Validity of the questionnaire was determined based on the opinion of pediatrician and psychiatrist. Reliability of the instrument was assessed by test-retest method. The questionnaire was distributed among all pediatric and pediatric psychiatrists of Rasoul Akram Educational and Research Complex and Ali Asghar Educational and Medical Center (including 12 pediatricians and 10 psychiatrists). The data were collected by visiting the researcher in person. Due to the unwillingness of a number of specialist physicians to cooperate, an explanation was given about their research goals.

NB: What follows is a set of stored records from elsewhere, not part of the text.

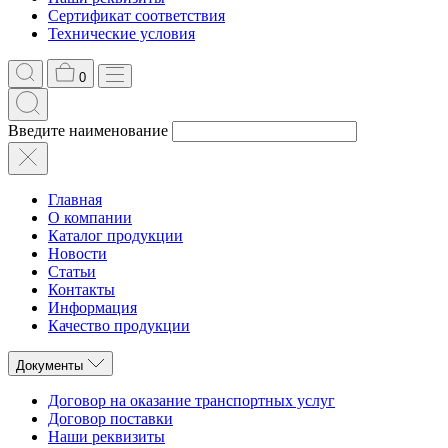
Сертификат соответствия
Технические условия
0
Введите наименование
Главная
О компании
Каталог продукции
Новости
Статьи
Контакты
Информация
Качество продукции
Документы
Договор на оказание транспортных услуг
Договор поставки
Наши реквизиты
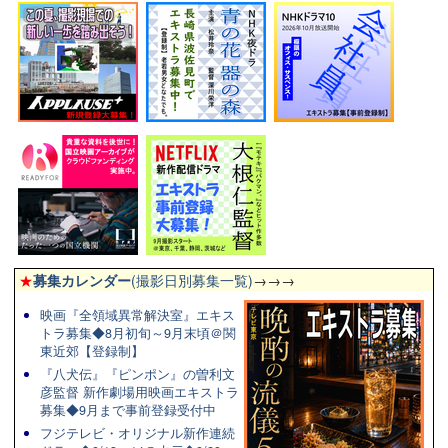
★
募集カレンダー
(撮影日別募集一覧)
→→→
映画『全領域異常解決室』エキス
トラ募集◆8月初旬～9月末頃＠関
東近郊【登録制】
『八犬伝』『ピンポン』の曽利文
彦監督 新作劇場用映画エキストラ
募集◆9月まで事前登録受付中
フジテレビ・オリジナル新作連続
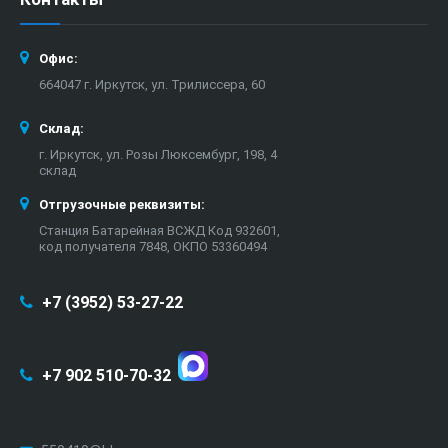
Офис:
664047 г. Иркутск, ул. Трилиссера, 60
Склад:
г. Иркутск, ул. Розы Люксембург, 198, 4
склад
Отгрузочные реквизиты:
Станция Батарейная ВСЖД Код 932601,
код получателя 7848, ОКПО 53360494
+7 (3952) 53-27-22
+7 902 510-70-32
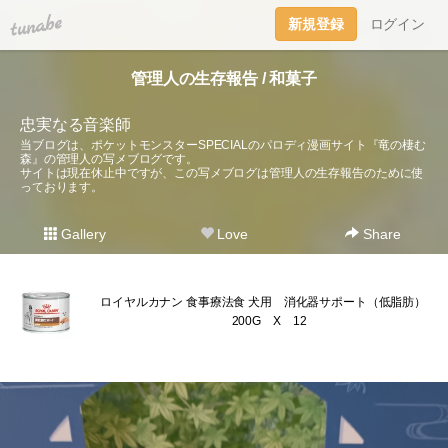
tuna.be
新規登録
ログイン
管理人の生存報告 / 和菓子
忠実なる音楽師
当ブログは、ポケットモンスターSPECIALのパロディ漫画サイト『竜の棲む
森』の管理人の写メブログです。
サイトは現在休止中ですが、この写メブログは管理人の生存報告のために使
っております。
Gallery
Love
Share
ロイヤルカナン 食事療法食 犬用 消化器サポート（低脂肪）
200G X 12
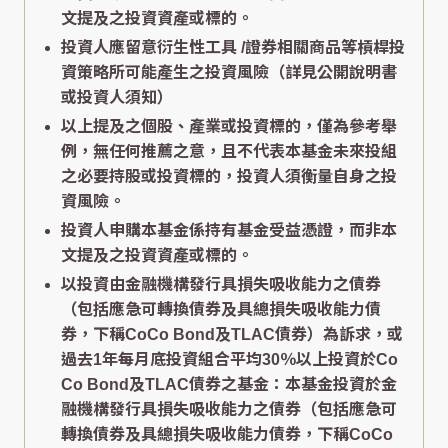
文提及之投資資產或標的。
投資人應留意衍生性工具 /證券相關商品等槓桿投
資策略所可能產生之投資風險（詳見公開說明書
或投資人須知）
以上提及之個股、產業或投資標的，僅為參考舉
例，無任何推薦之意，且不代表本基金未來投組
之必要持股或投資標的，投資人須衡量自身之投
資風險。
投資人申購本基金係持有基金受益憑證，而非本
文提及之投資資產或標的。
以投資由金融機構發行具損失吸收能力之債券
（包括應急可轉換債券及具總損失吸收能力債
券，下稱CoCo Bond及TLAC債券）為訴求，或
過去1年每月底投資組合平均30％以上投資於Co
Co Bond及TLAC債券之基金：本基金投資於金
融機構發行具損失吸收能力之債券（包括應急可
轉換債券及具總損失吸收能力債券，下稱CoCo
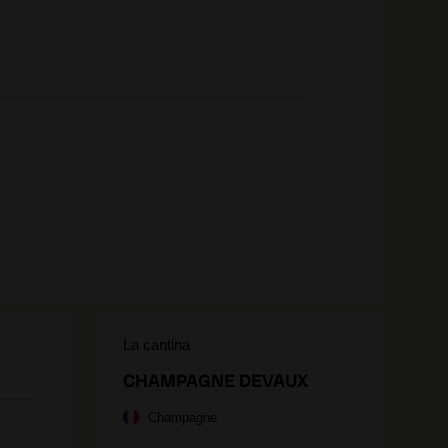
La cantina
CHAMPAGNE DEVAUX
Champagne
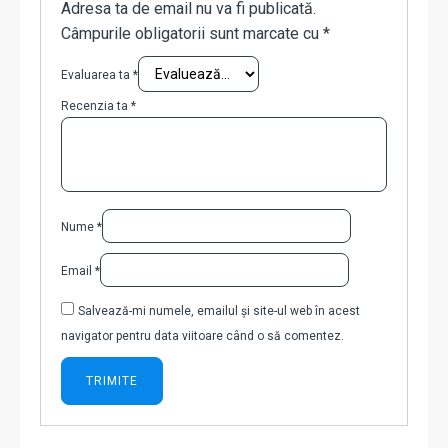
Adresa ta de email nu va fi publicată.
Câmpurile obligatorii sunt marcate cu
*
Evaluarea ta
*
Recenzia ta
*
Nume
*
Email
*
Salvează-mi numele, emailul și site-ul web în acest
navigator pentru data viitoare când o să comentez.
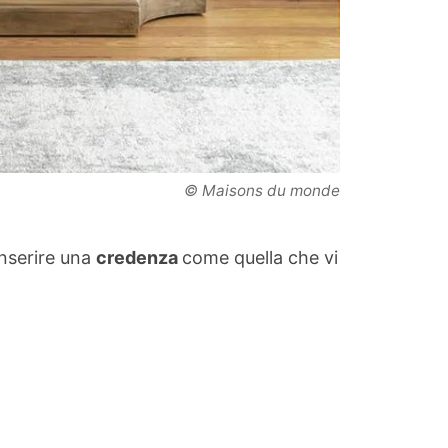
© Maisons du monde
inserire una
credenza
come quella che vi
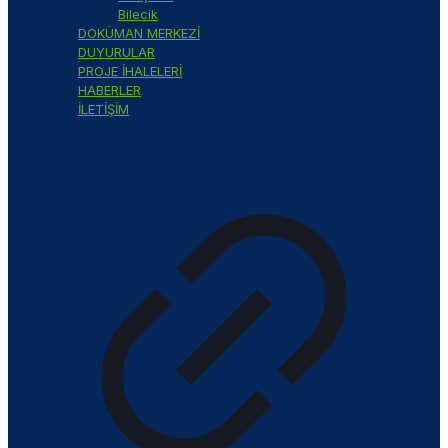
Bilecik
DOKÜMAN MERKEZİ
DUYURULAR
PROJE İHALELERİ
HABERLER
İLETİŞİM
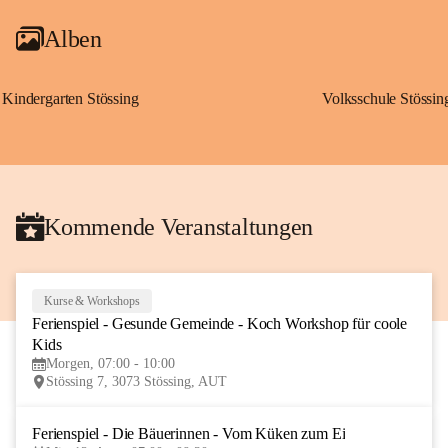
Alben
Kindergarten Stössing
Volksschule Stössin
Kommende Veranstaltungen
Kurse & Workshops
10
Ferienspiel - Gesunde Gemeinde - Koch Workshop für coole 
AUG
Kids
Morgen, 07:00 - 10:00
Stössing 7, 3073 Stössing, AUT
Ferienspiel - Die Bäuerinnen - Vom Küken zum Ei
12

Data obtained from the Physician Needs Assessment Questionnaire using SPSS 23 software, were considered as necessary and necessary items that at least 60% of the respondents considered it necessary in the model.

Secondly, the design and validation of a conceptual model of personal health electronic records for patients with autism was performed. Users of the individual health record (physician, patient) must have clear access to the system and be able to perform their required operations as prescribed.At this stage, based on the results of the previous step, using the Unified Modeling Language (UML), the class diagrams and applications were designed and validated according to the expert opinion. These included 15 pediatric and psychiatric physicians and 15 health information management and medical informatics specialists located at Rasoul Akram Hospital and other hospitals affiliated to Iran University of Medical Sciences, Tehran and Shahid Beheshti. It was forensic medicine and medical management and information at these universities. Data were analyzed using SPSS 23 software. If more than 75% of respondents agree on each case, the data is confirmed. If 50% to 75% of respondents were positive, they would be considered again in the next round, and if less than 50% of respondents were positive, the proposed model would be removed.

RESULTS

This study was designed to present a conceptual model of individual health records of patients with autism.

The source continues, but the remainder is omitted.